Filter the entries for the word "Universidad". Copy each line that has it.

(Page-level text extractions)
_ _ _ _ _

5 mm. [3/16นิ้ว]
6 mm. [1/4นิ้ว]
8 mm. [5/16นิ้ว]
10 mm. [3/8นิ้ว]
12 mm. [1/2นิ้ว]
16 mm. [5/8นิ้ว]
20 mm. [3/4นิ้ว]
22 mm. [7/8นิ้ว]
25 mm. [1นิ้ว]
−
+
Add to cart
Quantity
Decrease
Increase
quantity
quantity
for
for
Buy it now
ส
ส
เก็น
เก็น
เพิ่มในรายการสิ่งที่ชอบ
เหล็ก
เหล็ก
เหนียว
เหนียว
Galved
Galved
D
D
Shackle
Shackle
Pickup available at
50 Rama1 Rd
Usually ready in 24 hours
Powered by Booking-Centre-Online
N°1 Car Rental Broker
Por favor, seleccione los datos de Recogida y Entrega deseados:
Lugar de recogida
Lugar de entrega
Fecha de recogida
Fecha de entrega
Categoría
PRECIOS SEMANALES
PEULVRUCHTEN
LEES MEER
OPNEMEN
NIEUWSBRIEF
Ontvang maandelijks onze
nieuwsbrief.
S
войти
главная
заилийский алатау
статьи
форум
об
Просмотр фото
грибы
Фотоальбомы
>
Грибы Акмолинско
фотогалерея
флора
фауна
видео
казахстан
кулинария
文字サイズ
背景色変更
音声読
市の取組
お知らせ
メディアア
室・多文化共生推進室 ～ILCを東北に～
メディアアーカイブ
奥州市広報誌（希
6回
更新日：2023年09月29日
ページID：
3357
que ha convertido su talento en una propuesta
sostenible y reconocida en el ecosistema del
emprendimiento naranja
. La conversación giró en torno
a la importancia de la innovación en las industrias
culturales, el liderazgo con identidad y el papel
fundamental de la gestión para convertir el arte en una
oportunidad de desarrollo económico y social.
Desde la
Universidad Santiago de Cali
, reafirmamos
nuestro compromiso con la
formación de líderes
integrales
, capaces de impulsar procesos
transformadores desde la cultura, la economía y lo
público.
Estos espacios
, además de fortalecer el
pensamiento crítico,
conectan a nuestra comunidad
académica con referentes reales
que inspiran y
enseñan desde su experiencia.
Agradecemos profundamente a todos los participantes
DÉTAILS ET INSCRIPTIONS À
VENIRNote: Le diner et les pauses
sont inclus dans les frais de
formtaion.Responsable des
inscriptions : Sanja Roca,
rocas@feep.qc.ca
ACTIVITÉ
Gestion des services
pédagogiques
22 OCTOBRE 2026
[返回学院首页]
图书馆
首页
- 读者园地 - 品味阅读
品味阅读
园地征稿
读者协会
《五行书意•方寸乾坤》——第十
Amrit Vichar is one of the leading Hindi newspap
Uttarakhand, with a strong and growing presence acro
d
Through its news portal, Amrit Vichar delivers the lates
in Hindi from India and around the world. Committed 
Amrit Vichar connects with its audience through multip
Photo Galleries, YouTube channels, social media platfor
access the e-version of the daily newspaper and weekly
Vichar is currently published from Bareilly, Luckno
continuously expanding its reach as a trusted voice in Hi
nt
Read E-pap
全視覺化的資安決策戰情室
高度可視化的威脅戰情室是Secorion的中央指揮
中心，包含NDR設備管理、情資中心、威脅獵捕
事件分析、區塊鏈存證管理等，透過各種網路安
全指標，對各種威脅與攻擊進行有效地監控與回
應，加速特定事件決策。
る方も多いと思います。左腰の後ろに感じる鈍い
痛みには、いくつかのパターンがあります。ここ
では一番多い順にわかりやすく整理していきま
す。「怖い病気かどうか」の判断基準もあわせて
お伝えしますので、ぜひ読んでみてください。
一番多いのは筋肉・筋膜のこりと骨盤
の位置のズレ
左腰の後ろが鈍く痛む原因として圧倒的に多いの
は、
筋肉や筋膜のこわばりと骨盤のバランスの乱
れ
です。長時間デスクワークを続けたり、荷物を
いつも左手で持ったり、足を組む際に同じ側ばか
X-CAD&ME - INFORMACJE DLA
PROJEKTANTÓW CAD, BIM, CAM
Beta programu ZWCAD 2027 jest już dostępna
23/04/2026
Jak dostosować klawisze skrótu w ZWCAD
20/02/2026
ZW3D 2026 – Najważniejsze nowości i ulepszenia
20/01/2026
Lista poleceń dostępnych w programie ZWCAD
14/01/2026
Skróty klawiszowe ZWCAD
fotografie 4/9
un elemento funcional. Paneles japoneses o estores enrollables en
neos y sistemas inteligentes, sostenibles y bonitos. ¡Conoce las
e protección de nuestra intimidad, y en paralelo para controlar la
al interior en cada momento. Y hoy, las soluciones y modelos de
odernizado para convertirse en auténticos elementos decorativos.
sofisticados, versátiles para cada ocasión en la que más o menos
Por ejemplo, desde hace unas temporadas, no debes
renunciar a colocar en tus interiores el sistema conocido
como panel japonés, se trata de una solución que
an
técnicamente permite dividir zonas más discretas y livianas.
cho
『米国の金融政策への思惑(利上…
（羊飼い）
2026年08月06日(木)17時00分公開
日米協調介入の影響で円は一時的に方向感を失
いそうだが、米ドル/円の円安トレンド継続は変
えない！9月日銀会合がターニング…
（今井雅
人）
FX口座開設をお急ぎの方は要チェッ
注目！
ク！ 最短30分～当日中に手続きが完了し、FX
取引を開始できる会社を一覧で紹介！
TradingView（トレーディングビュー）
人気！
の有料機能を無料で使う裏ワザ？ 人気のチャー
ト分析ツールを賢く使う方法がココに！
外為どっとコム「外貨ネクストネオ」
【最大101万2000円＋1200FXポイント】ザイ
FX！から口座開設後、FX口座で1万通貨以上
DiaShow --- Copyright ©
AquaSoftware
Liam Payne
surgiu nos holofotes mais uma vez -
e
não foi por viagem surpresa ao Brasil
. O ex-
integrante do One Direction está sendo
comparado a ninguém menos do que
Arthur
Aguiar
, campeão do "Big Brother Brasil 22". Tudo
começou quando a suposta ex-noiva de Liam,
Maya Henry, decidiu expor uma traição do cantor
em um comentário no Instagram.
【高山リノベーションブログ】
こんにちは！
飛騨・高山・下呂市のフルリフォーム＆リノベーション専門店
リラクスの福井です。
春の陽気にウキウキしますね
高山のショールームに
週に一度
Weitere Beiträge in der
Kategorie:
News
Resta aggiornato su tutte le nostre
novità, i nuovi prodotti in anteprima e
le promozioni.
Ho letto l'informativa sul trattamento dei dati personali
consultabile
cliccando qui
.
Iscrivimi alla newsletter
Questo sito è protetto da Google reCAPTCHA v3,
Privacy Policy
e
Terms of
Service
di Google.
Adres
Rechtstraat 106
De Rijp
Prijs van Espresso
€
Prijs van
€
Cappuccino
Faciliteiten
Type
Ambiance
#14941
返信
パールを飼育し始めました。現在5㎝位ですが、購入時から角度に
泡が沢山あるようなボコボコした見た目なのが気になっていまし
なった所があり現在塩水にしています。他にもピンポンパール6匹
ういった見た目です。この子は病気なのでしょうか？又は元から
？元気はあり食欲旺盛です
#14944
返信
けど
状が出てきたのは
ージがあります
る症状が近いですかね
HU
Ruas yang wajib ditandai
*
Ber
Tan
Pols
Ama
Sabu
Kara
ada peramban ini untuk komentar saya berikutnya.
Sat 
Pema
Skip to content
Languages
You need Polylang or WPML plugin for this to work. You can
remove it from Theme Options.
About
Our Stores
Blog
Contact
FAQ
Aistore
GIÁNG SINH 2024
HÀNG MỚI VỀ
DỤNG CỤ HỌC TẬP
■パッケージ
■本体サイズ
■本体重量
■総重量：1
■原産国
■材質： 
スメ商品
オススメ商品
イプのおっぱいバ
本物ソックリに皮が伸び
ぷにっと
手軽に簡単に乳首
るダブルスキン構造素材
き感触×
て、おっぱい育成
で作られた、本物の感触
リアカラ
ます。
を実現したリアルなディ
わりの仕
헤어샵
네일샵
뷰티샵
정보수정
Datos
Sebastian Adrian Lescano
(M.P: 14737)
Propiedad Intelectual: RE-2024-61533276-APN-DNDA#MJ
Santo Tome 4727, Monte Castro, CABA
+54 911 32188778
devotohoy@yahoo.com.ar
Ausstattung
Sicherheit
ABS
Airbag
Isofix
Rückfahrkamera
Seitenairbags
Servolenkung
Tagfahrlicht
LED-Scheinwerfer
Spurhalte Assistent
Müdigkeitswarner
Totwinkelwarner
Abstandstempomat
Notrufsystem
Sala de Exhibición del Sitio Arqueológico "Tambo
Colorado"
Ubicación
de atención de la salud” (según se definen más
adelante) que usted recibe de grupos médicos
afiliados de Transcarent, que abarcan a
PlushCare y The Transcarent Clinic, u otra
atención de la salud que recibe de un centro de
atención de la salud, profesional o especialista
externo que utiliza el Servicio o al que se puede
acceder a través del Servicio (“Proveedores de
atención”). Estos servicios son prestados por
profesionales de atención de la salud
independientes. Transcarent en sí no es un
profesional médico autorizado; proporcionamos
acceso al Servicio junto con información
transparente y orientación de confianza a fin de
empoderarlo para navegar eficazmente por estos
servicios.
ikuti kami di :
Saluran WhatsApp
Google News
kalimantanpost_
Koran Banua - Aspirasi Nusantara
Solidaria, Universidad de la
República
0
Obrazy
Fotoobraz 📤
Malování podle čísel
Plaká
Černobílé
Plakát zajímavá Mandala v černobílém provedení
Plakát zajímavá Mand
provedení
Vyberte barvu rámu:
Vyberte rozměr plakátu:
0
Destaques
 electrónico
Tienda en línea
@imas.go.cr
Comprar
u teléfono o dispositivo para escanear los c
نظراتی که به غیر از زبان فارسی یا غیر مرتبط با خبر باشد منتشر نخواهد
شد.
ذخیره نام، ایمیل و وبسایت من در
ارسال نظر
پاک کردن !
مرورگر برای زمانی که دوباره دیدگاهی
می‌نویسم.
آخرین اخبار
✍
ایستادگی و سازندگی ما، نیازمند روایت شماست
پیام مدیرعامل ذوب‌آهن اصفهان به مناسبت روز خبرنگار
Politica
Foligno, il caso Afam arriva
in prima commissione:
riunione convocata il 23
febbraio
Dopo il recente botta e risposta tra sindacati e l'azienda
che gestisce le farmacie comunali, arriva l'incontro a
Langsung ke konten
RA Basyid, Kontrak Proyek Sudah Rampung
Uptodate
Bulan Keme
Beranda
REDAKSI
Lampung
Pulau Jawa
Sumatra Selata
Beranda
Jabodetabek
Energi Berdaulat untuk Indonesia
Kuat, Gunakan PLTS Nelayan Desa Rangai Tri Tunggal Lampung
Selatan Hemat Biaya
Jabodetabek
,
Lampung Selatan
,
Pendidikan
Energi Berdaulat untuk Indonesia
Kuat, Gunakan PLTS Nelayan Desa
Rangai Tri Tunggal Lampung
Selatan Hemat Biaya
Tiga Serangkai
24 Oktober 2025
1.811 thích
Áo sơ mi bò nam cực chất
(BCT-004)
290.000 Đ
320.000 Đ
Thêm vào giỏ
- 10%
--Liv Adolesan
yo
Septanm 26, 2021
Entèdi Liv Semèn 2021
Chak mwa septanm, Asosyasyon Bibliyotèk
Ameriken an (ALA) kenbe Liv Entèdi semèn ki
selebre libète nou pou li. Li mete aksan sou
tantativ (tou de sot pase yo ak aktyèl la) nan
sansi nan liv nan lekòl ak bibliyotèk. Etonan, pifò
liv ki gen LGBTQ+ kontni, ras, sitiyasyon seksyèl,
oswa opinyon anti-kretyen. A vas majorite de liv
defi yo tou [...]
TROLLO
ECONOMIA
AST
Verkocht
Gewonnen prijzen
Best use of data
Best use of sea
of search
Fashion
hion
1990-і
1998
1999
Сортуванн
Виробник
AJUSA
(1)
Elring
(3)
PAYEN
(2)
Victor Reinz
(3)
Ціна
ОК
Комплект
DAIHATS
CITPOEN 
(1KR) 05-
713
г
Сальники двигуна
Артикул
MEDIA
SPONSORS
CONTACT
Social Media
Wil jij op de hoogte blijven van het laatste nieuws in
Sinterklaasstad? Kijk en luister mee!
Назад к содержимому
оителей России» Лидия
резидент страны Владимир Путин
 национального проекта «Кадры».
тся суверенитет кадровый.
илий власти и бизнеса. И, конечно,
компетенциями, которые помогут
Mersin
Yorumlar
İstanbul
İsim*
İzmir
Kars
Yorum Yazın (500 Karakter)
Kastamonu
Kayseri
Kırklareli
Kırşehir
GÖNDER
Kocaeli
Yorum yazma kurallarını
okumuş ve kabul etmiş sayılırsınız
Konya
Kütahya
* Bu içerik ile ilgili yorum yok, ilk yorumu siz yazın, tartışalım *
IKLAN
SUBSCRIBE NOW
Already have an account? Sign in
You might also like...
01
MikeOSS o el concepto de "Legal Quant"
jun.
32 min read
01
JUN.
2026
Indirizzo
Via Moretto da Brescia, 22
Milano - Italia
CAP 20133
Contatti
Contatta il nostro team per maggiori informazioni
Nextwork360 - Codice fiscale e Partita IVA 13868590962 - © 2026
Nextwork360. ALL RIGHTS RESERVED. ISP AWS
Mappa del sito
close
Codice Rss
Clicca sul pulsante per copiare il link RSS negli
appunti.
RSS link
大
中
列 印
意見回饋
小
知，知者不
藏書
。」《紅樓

_ _ _ _ _

> [Problem solution]
Universidad Santiago de Cali
Solidaria, Universidad de la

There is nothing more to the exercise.